Task data »
□ □ □ □ □

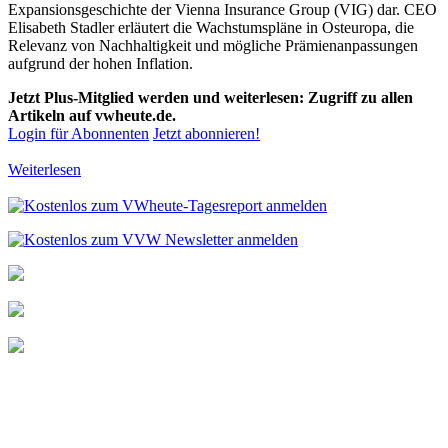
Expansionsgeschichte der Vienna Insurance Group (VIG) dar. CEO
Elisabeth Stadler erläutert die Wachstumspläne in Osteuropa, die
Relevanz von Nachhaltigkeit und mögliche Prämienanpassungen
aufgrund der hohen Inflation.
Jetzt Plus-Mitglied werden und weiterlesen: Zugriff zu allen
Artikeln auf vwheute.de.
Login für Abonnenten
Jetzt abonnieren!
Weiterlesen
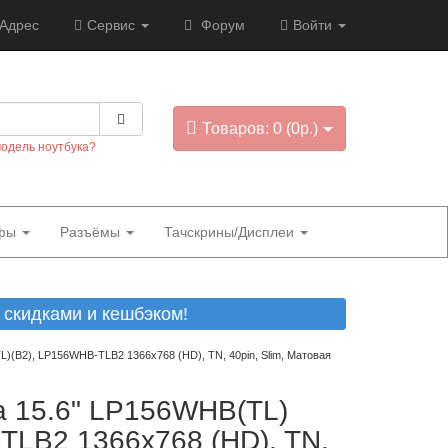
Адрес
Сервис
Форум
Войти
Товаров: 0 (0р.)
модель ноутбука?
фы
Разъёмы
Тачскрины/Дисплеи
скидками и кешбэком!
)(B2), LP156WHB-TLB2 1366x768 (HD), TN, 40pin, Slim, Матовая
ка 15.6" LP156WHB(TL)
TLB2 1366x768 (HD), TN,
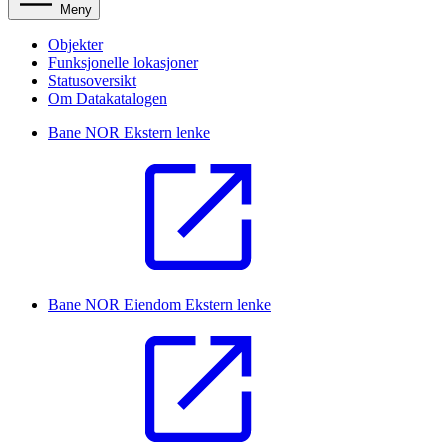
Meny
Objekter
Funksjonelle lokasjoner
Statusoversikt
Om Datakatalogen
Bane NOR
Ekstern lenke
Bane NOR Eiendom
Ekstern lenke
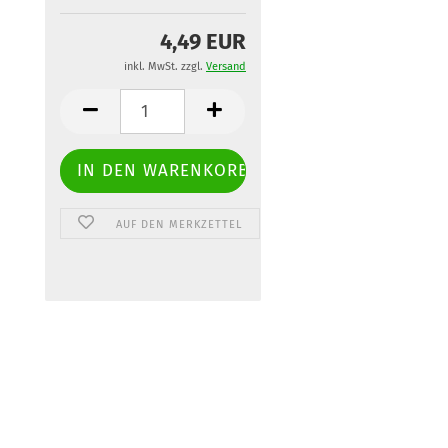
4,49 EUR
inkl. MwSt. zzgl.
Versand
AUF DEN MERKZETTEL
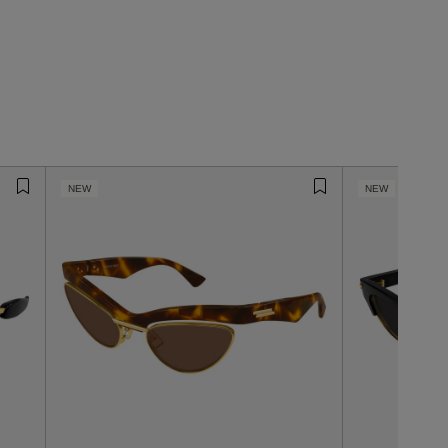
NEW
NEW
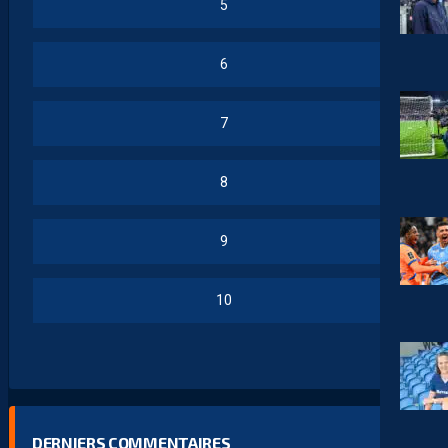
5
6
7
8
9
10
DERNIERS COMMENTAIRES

□ □ □ □ □

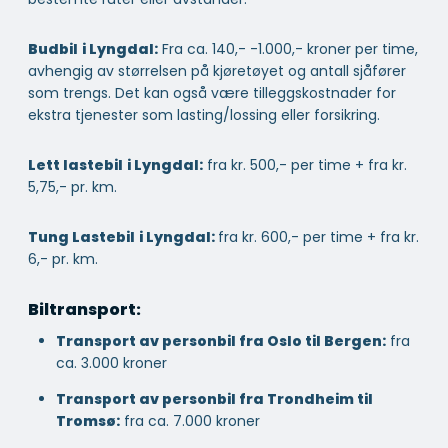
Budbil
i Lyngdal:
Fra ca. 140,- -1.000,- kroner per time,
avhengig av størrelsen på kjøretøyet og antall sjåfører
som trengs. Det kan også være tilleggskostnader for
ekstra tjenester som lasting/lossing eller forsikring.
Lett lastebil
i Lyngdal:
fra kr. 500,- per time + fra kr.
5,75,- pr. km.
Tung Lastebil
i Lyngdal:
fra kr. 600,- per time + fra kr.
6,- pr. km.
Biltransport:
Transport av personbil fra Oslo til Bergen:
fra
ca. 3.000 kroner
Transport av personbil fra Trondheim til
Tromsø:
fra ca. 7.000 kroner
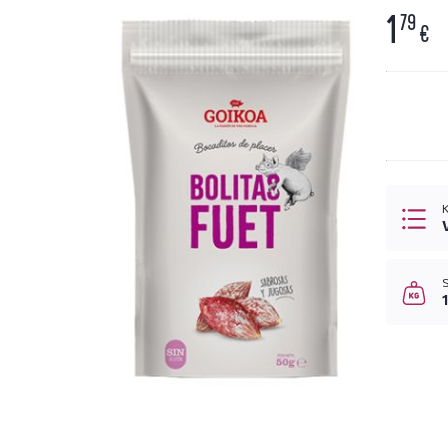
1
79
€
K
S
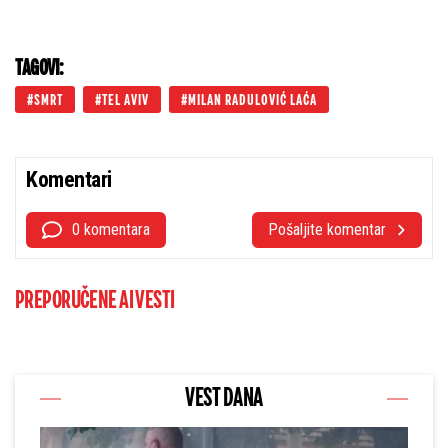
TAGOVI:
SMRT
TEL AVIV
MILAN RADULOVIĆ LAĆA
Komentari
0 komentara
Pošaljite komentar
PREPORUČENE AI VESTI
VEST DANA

□ □ □ □ □

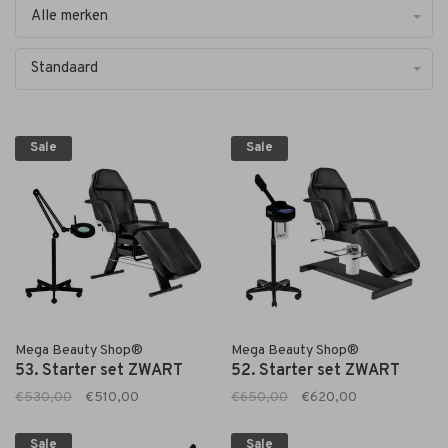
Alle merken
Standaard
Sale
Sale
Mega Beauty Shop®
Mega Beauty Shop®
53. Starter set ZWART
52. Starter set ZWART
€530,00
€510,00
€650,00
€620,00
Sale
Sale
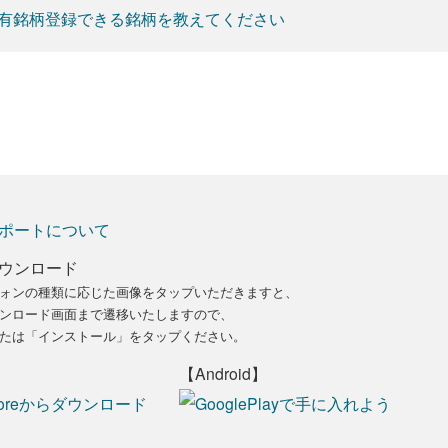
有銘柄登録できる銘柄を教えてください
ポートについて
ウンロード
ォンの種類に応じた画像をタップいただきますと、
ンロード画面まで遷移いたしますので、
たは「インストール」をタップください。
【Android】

□ □ □ □ □

Transcribe, from the material above, the stretch starting at the line with "Expansionsgeschichte der Vienna" and ending at the line with "DERNIERS COMMENTAIRES", both included, exactly. Do not carry over pictures.

Answer area »
Expansionsgeschichte der Vienna Insurance Group (VIG) dar. CEO
Elisabeth Stadler erläutert die Wachstumspläne in Osteuropa, die
Relevanz von Nachhaltigkeit und mögliche Prämienanpassungen
aufgrund der hohen Inflation.
Jetzt Plus-Mitglied werden und weiterlesen: Zugriff zu allen
Artikeln auf vwheute.de.
Login für Abonnenten
Jetzt abonnieren!
Weiterlesen
Адрес
Сервис
Форум
Войти
Товаров: 0 (0р.)
модель ноутбука?
фы
Разъёмы
Тачскрины/Дисплеи
скидками и кешбэком!
)(B2), LP156WHB-TLB2 1366x768 (HD), TN, 40pin, Slim, Матовая
ка 15.6" LP156WHB(TL)
TLB2 1366x768 (HD), TN,
Meny
Objekter
Funksjonelle lokasjoner
Statusoversikt
Om Datakatalogen
Bane NOR
Ekstern lenke
Bane NOR Eiendom
Ekstern lenke
4,49 EUR
inkl. MwSt. zzgl.
Versand
AUF DEN MERKZETTEL
NEW
NEW
5
6
7
8
9
10
DERNIERS COMMENTAIRES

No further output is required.